Assignment 1: Confounding, Adjustment, and Interpretation
Combines: Confounding Audit, Volcano Plot Interpretation, Adjustment Model Puzzle
Background
You are given the results of an ExWAS testing 200 exposures against fasting glucose (LBXGLU) in NHANES, adjusted for the standard covariate set (age, sex, race/ethnicity, income). The results include estimates from all 9 adjustment models, a volcano plot, and a correlation matrix among exposures.

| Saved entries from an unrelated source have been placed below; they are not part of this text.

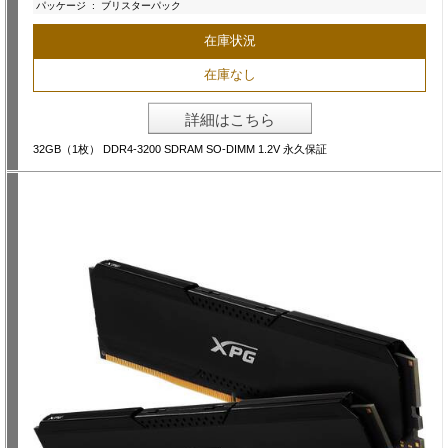
パッケージ
:
ブリスターパック
在庫状況
在庫なし
詳細はこちら
32GB（1枚） DDR4-3200 SDRAM SO-DIMM 1.2V 永久保証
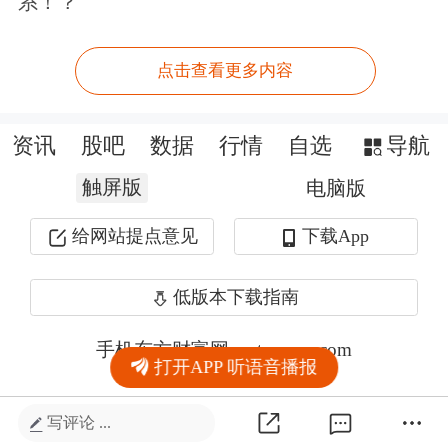
系！？
点击查看更多内容
资讯
股吧
数据
行情
自选
导航
触屏版
电脑版
给网站提点意见
下载App
低版本下载指南
手机东方财富网 eastmoney.com
打开APP 听语音播报
网站备案号:沪ICP备05006054号-11
写评论 ...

Use the provided materials to answer the questions below. This assignment tests your ability to reason about confounding, interpret visualizations, and critically evaluate statistical results — not to write code.
Part 1: The Confounding Audit (35 points)
The table below shows 6 ExWAS hits for fasting glucose. All are FDR-significant (FDR < 0.05) under the fully adjusted model (Model 9: age, age², sex, race/ethnicity, income, education, survey wave).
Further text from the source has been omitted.